On Sun, Dec 08, 2019 at 01:45:08PM +0000, Oscar Benjamin wrote:
On Sat, 7 Dec 2019 at 00:43, Steven D'Aprano <steve@pearwood.info> wrote:
[...]
But there's a major difference in behaviour depending on your input, and one which is surely going to lead to bugs from people who didn't realise that iterator arguments and iterable arguments will behave differently:
# non-iterator iterable py> obj = [1, 2, 3, 4] py> [first(obj) for __ in range(5)] [1, 1, 1, 1, 1]
# iterator py> obj = iter([1, 2, 3, 4]) py> [first(obj) for __ in range(5)] [1, 2, 3, 4, None]

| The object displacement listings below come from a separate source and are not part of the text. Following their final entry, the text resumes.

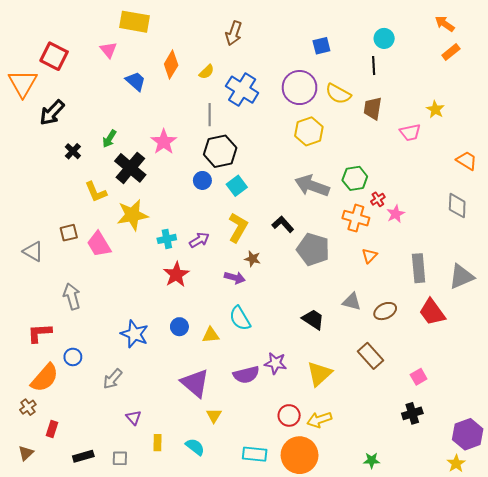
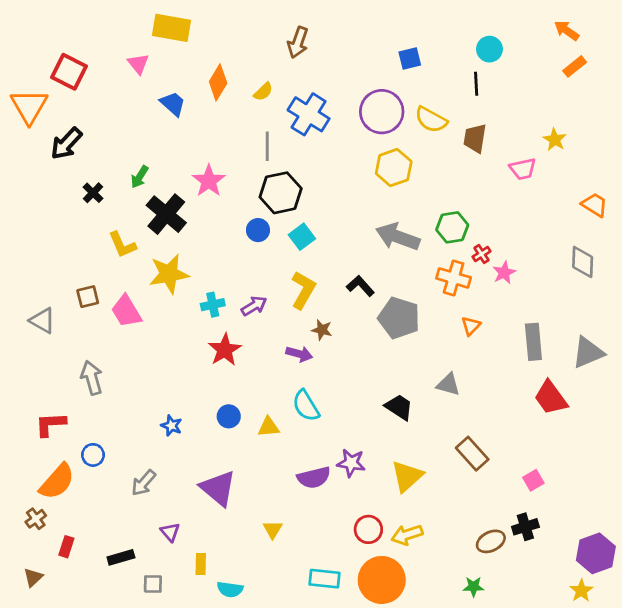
brown ellipse: (385, 311) -> (491, 541), moved
blue star: (134, 334) -> (171, 426), size x0.6
purple triangle: (195, 383) -> (218, 488), moved
cyan semicircle: (195, 447) -> (230, 589), moved, turned 150
black rectangle: (83, 456) -> (121, 557), moved

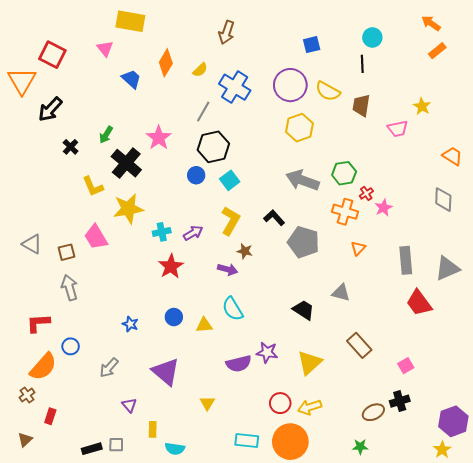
gray line: (267, 146) -> (203, 111), turned 30
brown square: (88, 297) -> (67, 252), moved
black rectangle: (121, 557) -> (92, 449), moved

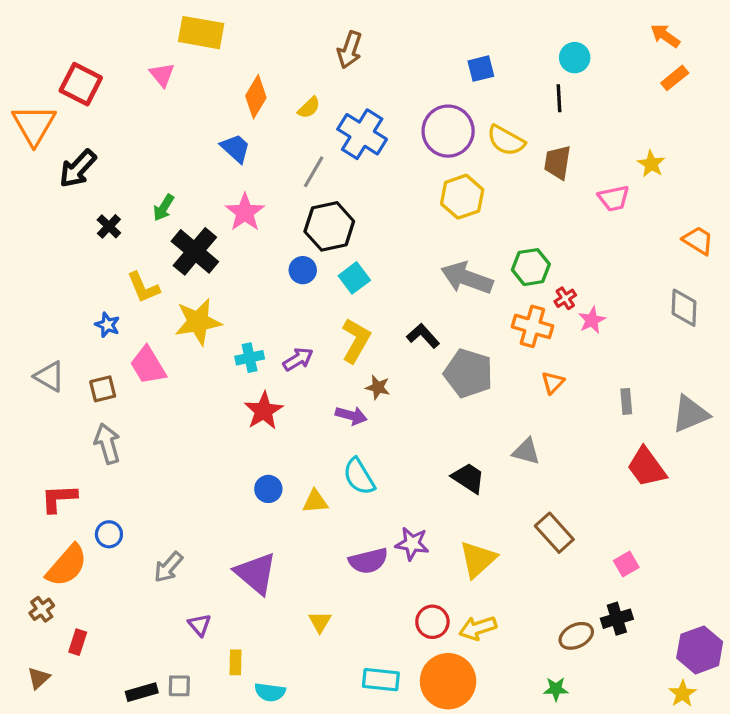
blue trapezoid: (131, 79) -> (236, 148), moved
gray rectangle: (406, 260) -> (626, 401), size x0.6
blue star: (130, 324) -> (107, 325), moved

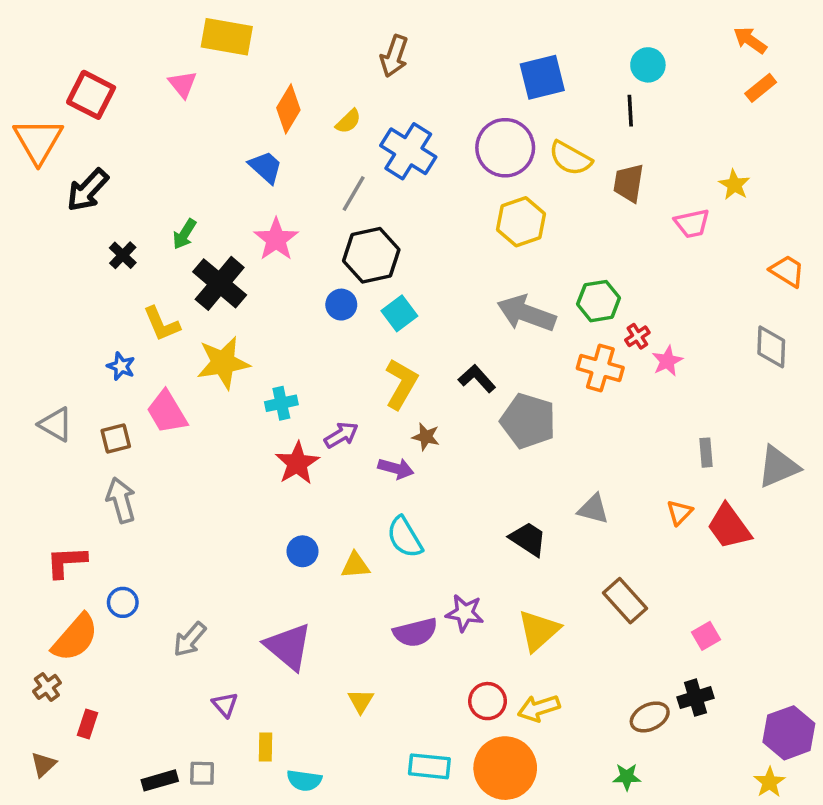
blue square: (481, 69) -> (542, 77), size x1.5
purple arrow: (298, 359) -> (341, 435), moved
orange triangle: (553, 383) -> (680, 513), moved

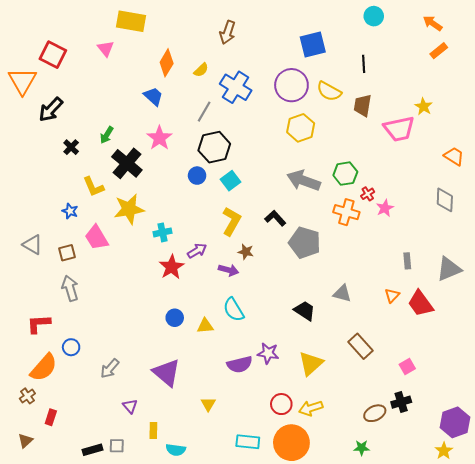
cyan circle: (648, 65) -> (374, 16), moved
pink trapezoid: (692, 224) -> (399, 129), size x1.5

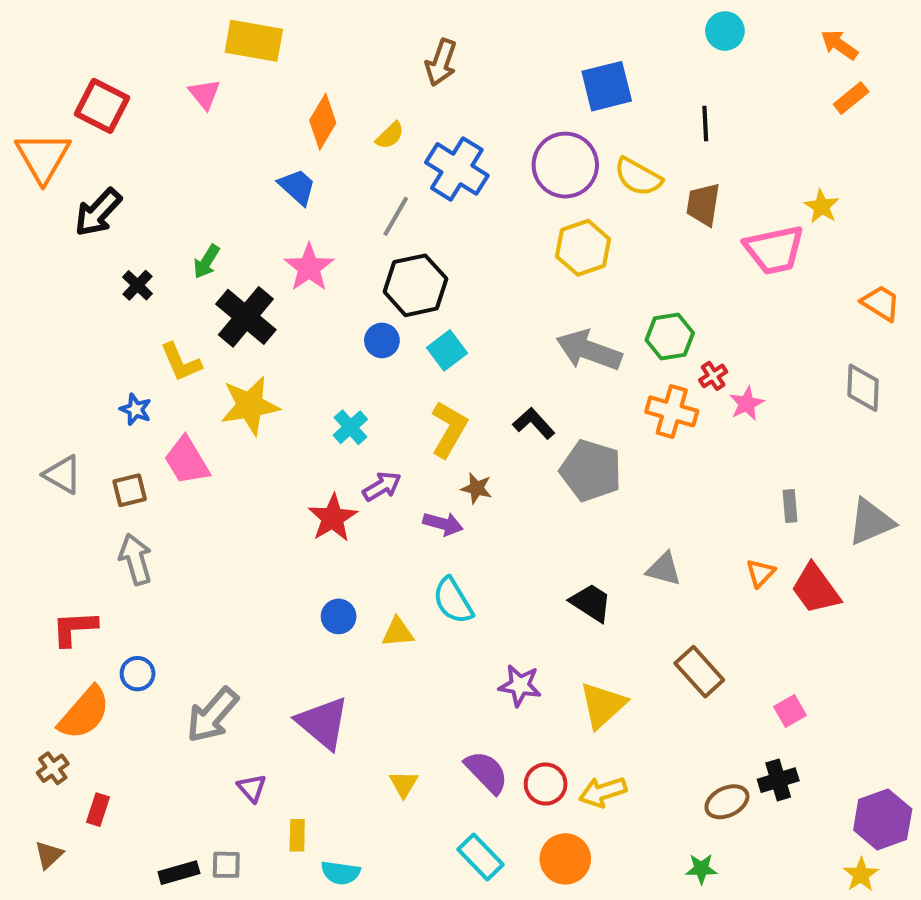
cyan cross: (162, 232) -> (350, 427), moved, turned -30
purple semicircle: (240, 364) -> (486, 772), moved, turned -120
gray arrow: (110, 369) -> (212, 715), size x1.4
cyan rectangle: (248, 442) -> (481, 857), turned 40
orange circle: (291, 443) -> (565, 859), size x0.7

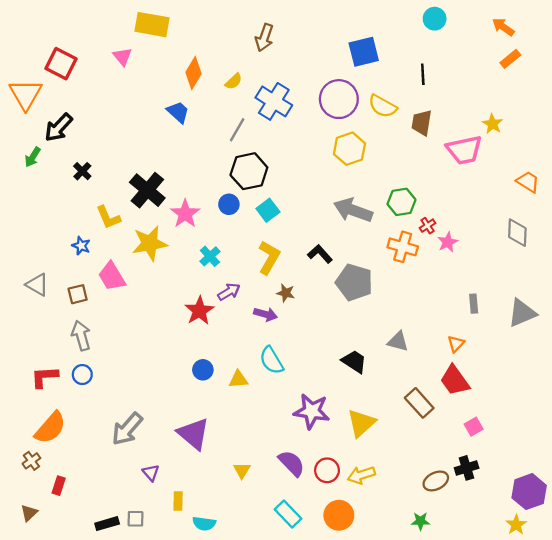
green arrow: (206, 262) -> (33, 157), moved
pink star: (309, 268) -> (185, 214), moved
red trapezoid: (816, 589) -> (455, 380), moved
blue circle: (138, 674) -> (82, 375), moved
purple star: (520, 685) -> (312, 411), size x1.4

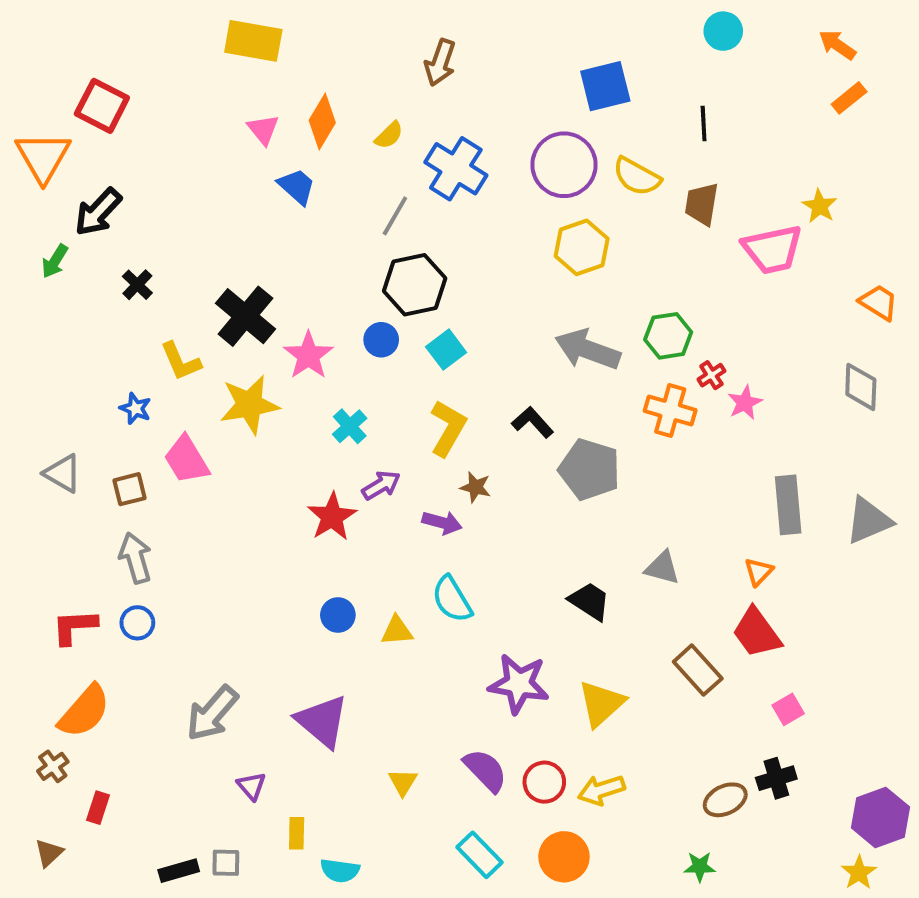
pink triangle: (122, 57) -> (263, 129), moved
gray rectangle: (474, 304) -> (788, 505), size x1.8

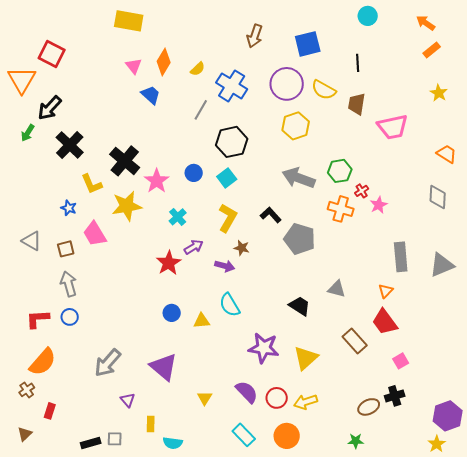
brown arrow: (440, 63) -> (255, 36), moved
yellow star: (820, 206) -> (439, 93), moved
black cross: (137, 285) -> (70, 145), size x1.8
black hexagon: (415, 285) -> (232, 142), moved

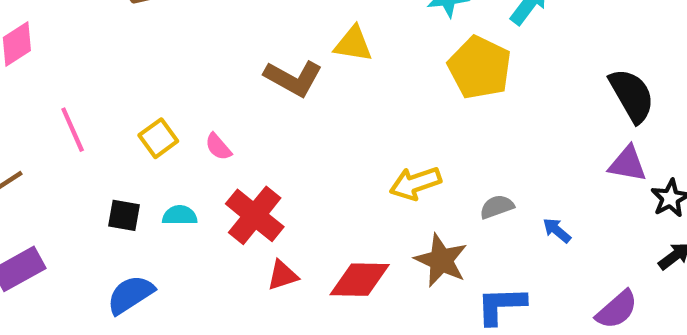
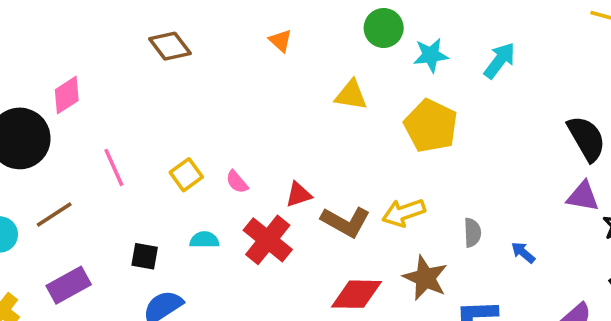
yellow pentagon: (480, 68) -> (431, 126), moved
brown L-shape: (293, 78) -> (346, 222), moved
gray semicircle: (497, 207) -> (472, 233), turned 108
black square: (124, 215) -> (145, 256), moved
red triangle: (283, 275) -> (299, 195), moved

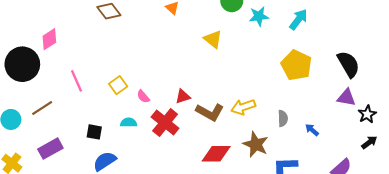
yellow triangle: (351, 95) -> (213, 39), turned 30
yellow pentagon: (431, 126) -> (296, 65), moved
pink semicircle: (237, 182) -> (143, 97), moved

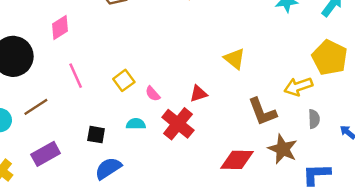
pink diamond: (49, 39) -> (60, 27), moved
yellow triangle: (213, 39) -> (235, 59), moved
yellow arrow: (243, 107) -> (298, 86), moved
brown L-shape: (210, 112) -> (262, 112), moved, turned 40

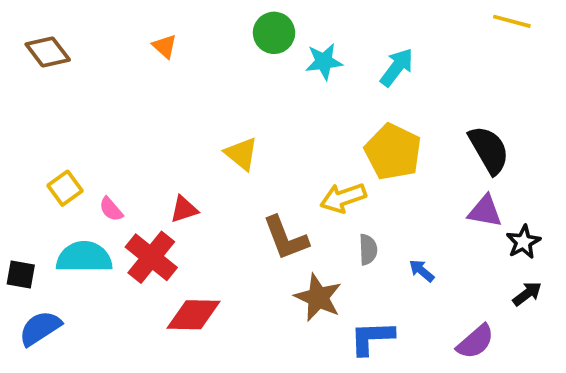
cyan semicircle: (136, 124) -> (84, 257), size x1.8
red diamond: (237, 160) -> (193, 315), moved

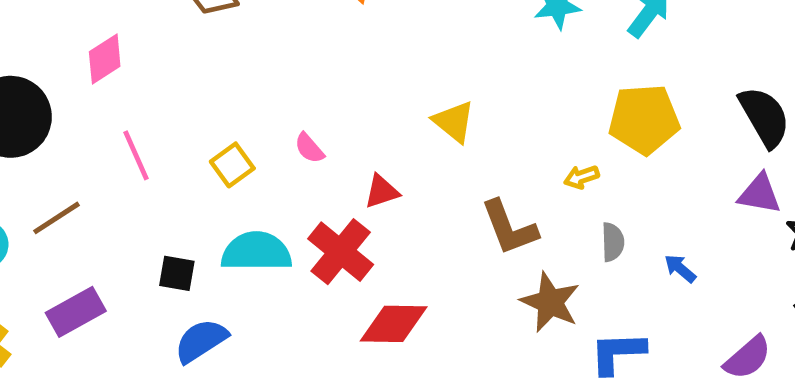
yellow pentagon: (393, 152) -> (644, 119), turned -30
yellow arrow: (343, 198) -> (581, 177), size x0.6
pink semicircle: (111, 209) -> (309, 148), moved

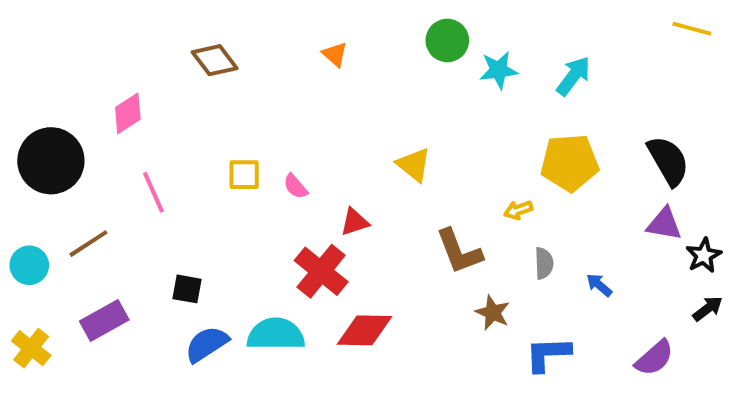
yellow square: (232, 165) -> (244, 175), moved, turned 36
cyan semicircle: (256, 252) -> (276, 334), moved
brown star: (550, 302) -> (493, 313), size x0.7

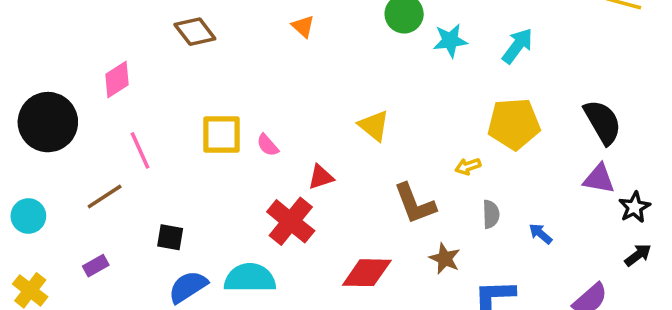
yellow square: (244, 175) -> (222, 134), size x1.4
brown line: (88, 244) -> (105, 197), moved
purple rectangle: (104, 320) -> (96, 266), size x0.6
red diamond: (364, 330) -> (367, 273), moved

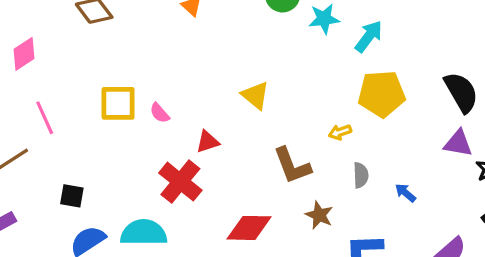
cyan arrow: (517, 46) -> (369, 36), moved

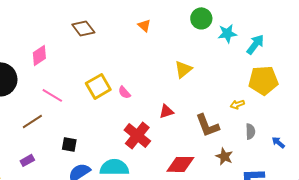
yellow triangle: (255, 95) -> (183, 69), moved, turned 42
yellow square: (118, 103) -> (98, 86), turned -30
pink line: (45, 118) -> (52, 95), turned -35
red triangle: (207, 142) -> (166, 111), moved

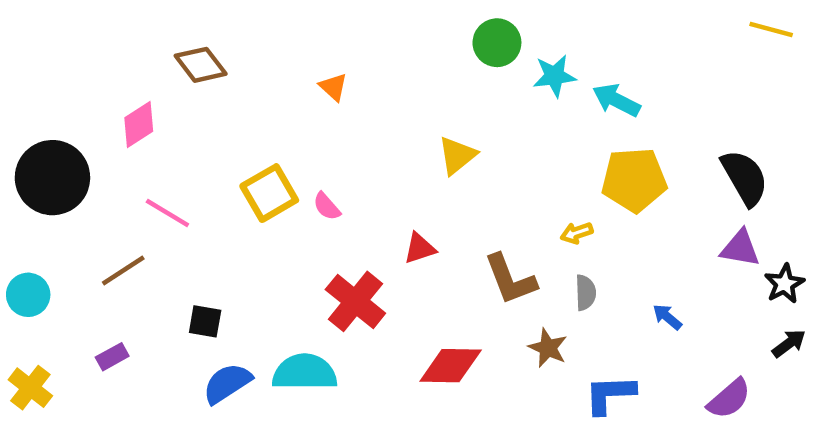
orange triangle: (144, 25) -> (333, 87), moved
brown diamond: (83, 28) -> (201, 65), moved
cyan arrow: (255, 44) -> (616, 100), turned -100
gray semicircle: (250, 131) -> (585, 293), moved

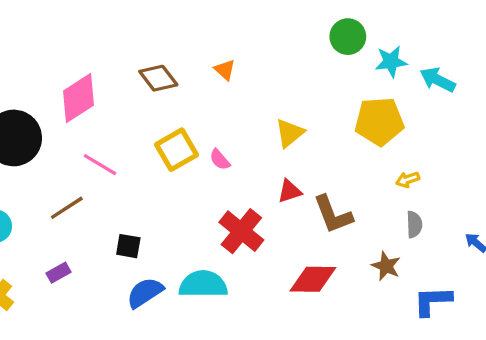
brown diamond: (201, 65) -> (158, 78), moved
pink diamond: (139, 125) -> (78, 98), size x1.4
yellow triangle: (457, 155) -> (290, 133), moved
yellow pentagon: (634, 180) -> (379, 121), moved
brown L-shape: (510, 279) -> (333, 214), moved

We could document the difference in behaviour, but it will still bite people and surprise them.
This kind of confusion can come with iterators and iterables all the time.
Do you have some concrete examples of where this is common, because I don't recall seeing anything like this ever. Since next() doesn't accept a non-iterator, this confusion doesn't come up for next. I suppose it could come up with itertools islice: py> s = "abcdefghijklmn" py> [list(itertools.islice(s, 0, 1)) for __ in range(5)] [['a'], ['a'], ['a'], ['a'], ['a']] but I've never seen that in real code, so I wouldn't say it happens all the time, or even a lot of the time. YMMV I guess, but I like to think I have a reasonable grasp of the kinds of gotchas people often trip over, and this isn't one of them. The closest I can think of is the perennial gotcha that you can iterate over a sequence as often as you like, but an iterator only once.
I can see that the name "first" is potentially confusing. Another possible name is "take" which might make more sense in the context of partially consumed iterators.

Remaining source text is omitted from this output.